6. The method as claimed in claim 1, wherein the natural languages are suited using a modified attentive code position loss, wherein the natural languages are aligned using a syntactic attention mechanism.

7. The method as claimed in claim 1, wherein, for the new language a specific linguistic rules/features informs syntax adaptation, and semantic space is used to align conceptual understanding.

8. The method as claimed in claim 1, wherein the disentangling semantic information is language invariant and the syntactic information is language-specific, which is based on a pre-trained cross-lingual language model.

9. A disentangled system (110) for cross-lingual adaptation using disentangled syntax and shared conceptual latent space for low-resource natural languages, the disentangled system (110) comprising:

a processor (202);

a memory (204) coupled to the processor (202), wherein the memory (204) comprises processor-executable instructions, which on execution, causes the processor (202) to:

convert one or more multi-lingual sentences received from a user (102), to one or more linearized constituency parse trees, wherein the linearized constituency parse trees comprise one or more leaf nodes;

mask the one or more leaf nodes in the linearized constituency parse tree to separate semantic information in the one or more multi-lingual sentences;

pass the linearized constituency parse tree with the masked one or more leaf nodes, to a syntactic encoder for disentangling syntactic information in the one or more multi-lingual sentences;

determine, from the syntactic information, if the one or more multi-lingual sentences comprise a new language to be learned, and the new language comprises at least one of a new script relatively to a pre-existing language in a language model and a unique script with similarities in sentence structure corresponding to the pre-existing language;

transliterate, when the new language to be learned comprises the unique script, the syntactic information to the pre-existing language, wherein the transliteration comprises applying an adaptation process to the transliteration and a pseudo translation for the new language adaptation in a low resource scenario;

determine a conceptual similarity between the new language and the pre-existing language, upon the transliteration; and

output a conceptual understanding based on the determined conceptual similarity between the new language and the pre-existing language.

10. The disentangled system (110) as claimed in claim 9, wherein, when the linearized constituency parse tree is not converted for low-resource natural languages, the sentence is directly passed to the syntactic encoder with auxiliary loss functions for disentanglement.
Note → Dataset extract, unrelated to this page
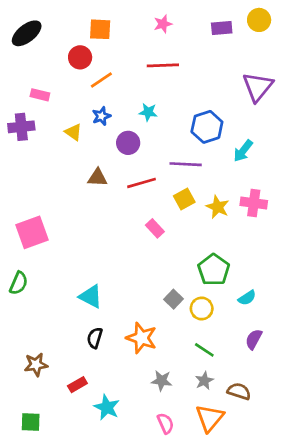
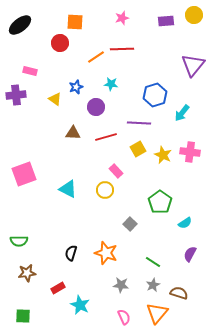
orange line: (101, 80) -> (96, 57), moved
green semicircle: (19, 283) -> (19, 241), moved, turned 66
cyan triangle: (91, 296) -> (68, 189), moved
yellow circle: (202, 308) -> (105, 190), moved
11. The disentangled system (110) as claimed in claim 9, wherein the transliteration and pseudo translation are performed to adjust the syntactic encoder to alignment loss for the new language, by building on a historical knowledge of a known language, and a related language.
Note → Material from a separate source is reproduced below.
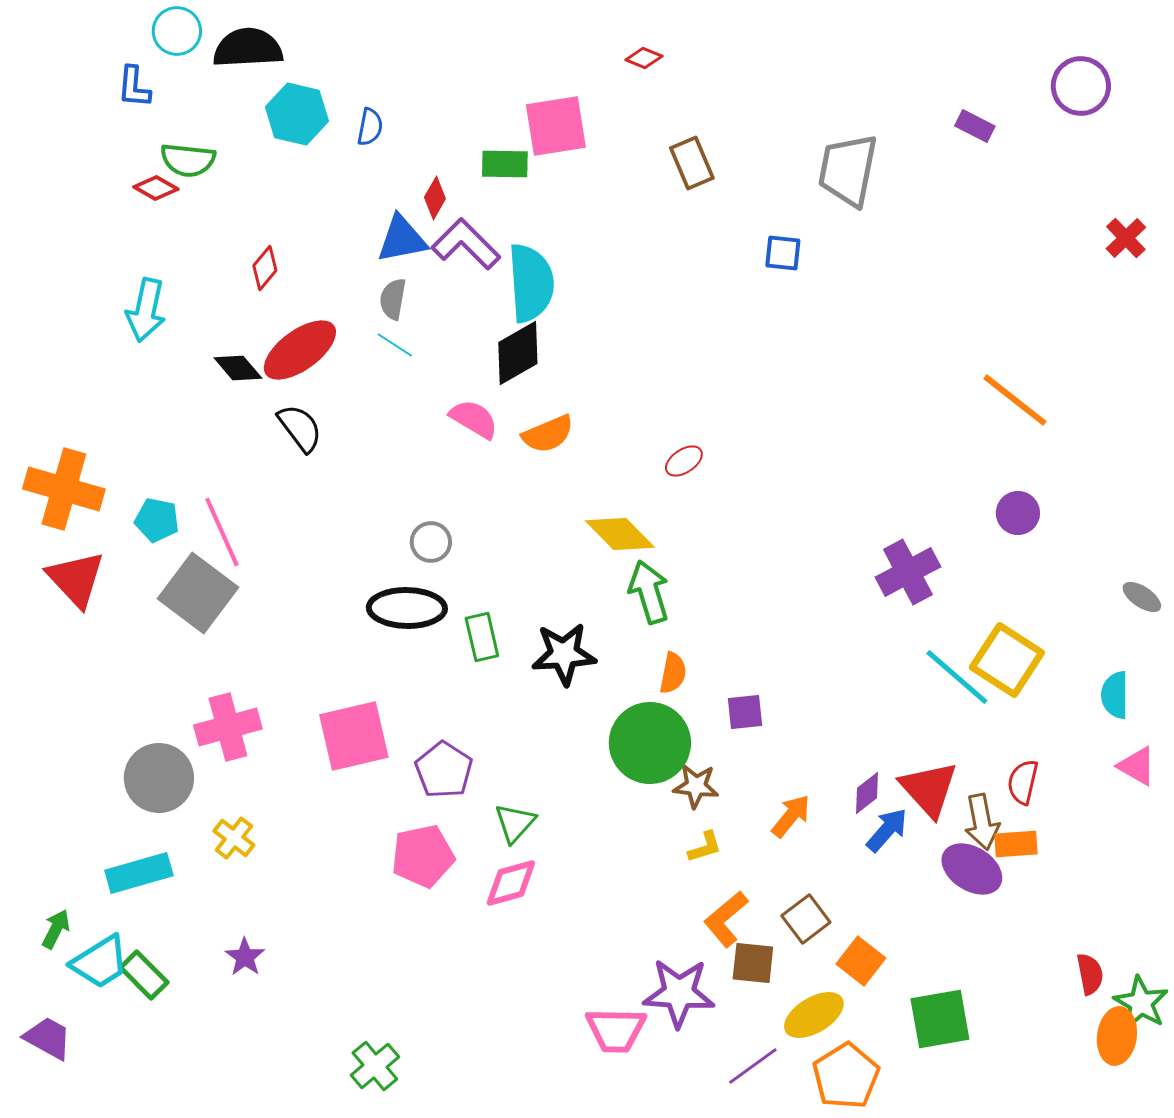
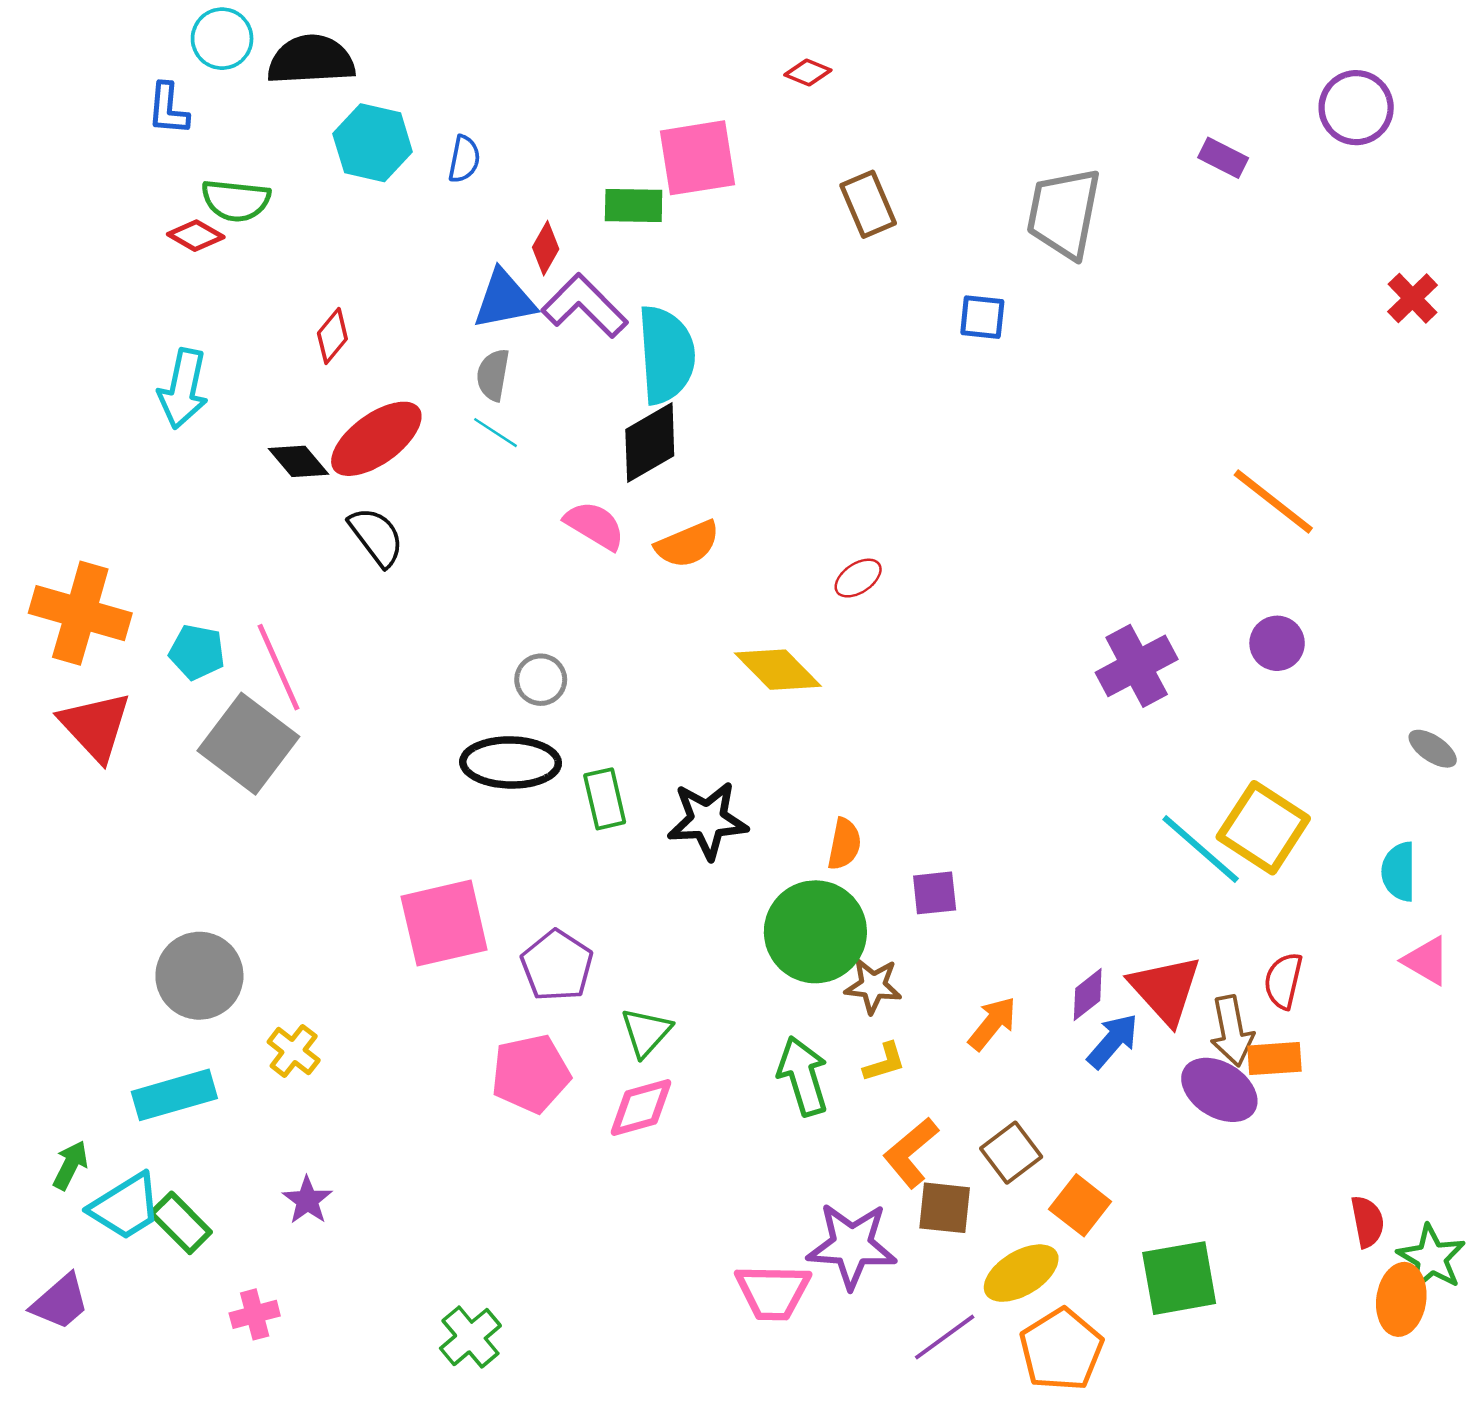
purple cross: (908, 572) -> (1137, 666), moved
green arrow: (649, 592) -> (803, 1076), moved
pink cross: (228, 727) -> (255, 1314), moved, size x0.6
purple trapezoid: (48, 1038) -> (60, 1302), turned 110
12. The disentangled system (110) as claimed in claim 9, wherein the semantic information is held constant as the representation is already language invariant, which is used to reconstruct a sentence in the new language by learning respective syntactic information of the new language.

13. The disentangled system (110) as claimed in claim 9, wherein the auxiliary loss functions are based on marginal log-likelihood cross-lingual reconstruction and posterior distribution in the known language.

14. The disentangled system (110) as claimed in claim 9, wherein the natural languages are suited using a modified attentive code position loss, wherein the natural languages are aligned using a syntactic attention mechanism.

15. The disentangled system (110) as claimed in claim 9, wherein, for the new language a specific linguistic rules/features, informs syntax adaptation, and semantic space is used to align conceptual understanding.

16. The disentangled system (110) as claimed in claim 9, wherein the disentangling semantic information is language invariant and the syntactic information is language-specific, which is based on a pre-trained cross-lingual language model.